OBJECTIVES: We sought to evaluate the outcome of patients undergoing multiple (three or more), contiguous stent implantation within a single native coronary artery. BACKGROUND: The implantation of multiple stents within a single coronary artery is increasing in frequency, although the outcome of such patients is not well described. METHODS: Forty-five patients without previous coronary artery bypass graft surgery (CABG) undergoing multiple, contiguous stent implantation in a single coronary artery were identified. Clinical and angiographic characteristics and outcomes were analyzed. RESULTS: The angiographic success rate was 97.8%. The procedural success rate was 91.1%; stent occlusion during the initial hospital period occurred in four patients (8.9%).
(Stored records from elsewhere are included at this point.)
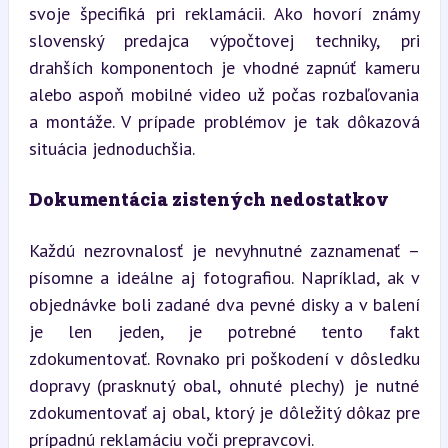
svoje špecifiká pri reklamácii. Ako hovorí známy 
slovenský predajca výpočtovej techniky, pri 
drahších komponentoch je vhodné zapnúť kameru 
alebo aspoň mobilné video už počas rozbaľovania 
a montáže. V prípade problémov je tak dôkazová 
situácia jednoduchšia.
Dokumentácia zistených nedostatkov
Každú nezrovnalosť je nevyhnutné zaznamenať – 
písomne a ideálne aj fotografiou. Napríklad, ak v 
objednávke boli zadané dva pevné disky a v balení 
je len jeden, je potrebné tento fakt 
zdokumentovať. Rovnako pri poškodení v dôsledku 
dopravy (prasknutý obal, ohnuté plechy) je nutné 
zdokumentovať aj obal, ktorý je dôležitý dôkaz pre 
prípadnú reklamáciu voči prepravcovi.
Death, myocardial infarction (MI), CABG, repeat target vessel intervention or severe angina occurred in 10 (23.3%) of 43 hospital survivors at 6-months follow-up. The indication for stent placement was threatened or abrupt closure in 30 patients (66.7%). Of the 25 patients with abrupt or threatened closure whose clinical and angiographic data would have indicated emergent CABG had stents not been available, the frequency of in-hospital death and Q wave MI was similar to that of a matched consecutive series of patients at our institution who underwent emergent CABG after failed angioplasty. At 1 year, the frequency of death, Q wave MI, CABG and severe angina at 1 year was similar in the two groups; the need for repeat percutaneous intervention was more common in the stent group (25% vs. 0%, p = 0.01). CONCLUSIONS: Implantation of multiple, contiguous intracoronary stents was associated with a high initial success rate, although the incidence of early stent closure was relatively high. Adverse events at 6 months of follow-up were more frequent than previously reported for elective single-stent implantation; however, adverse angiographic characteristics such as dissection and thrombus were frequent in this group. In addition, the strategy of multiple stent implantation in the setting of failed angioplasty is a reasonable alternative to emergent CABG, although the need for further percutaneous intervention must be anticipated.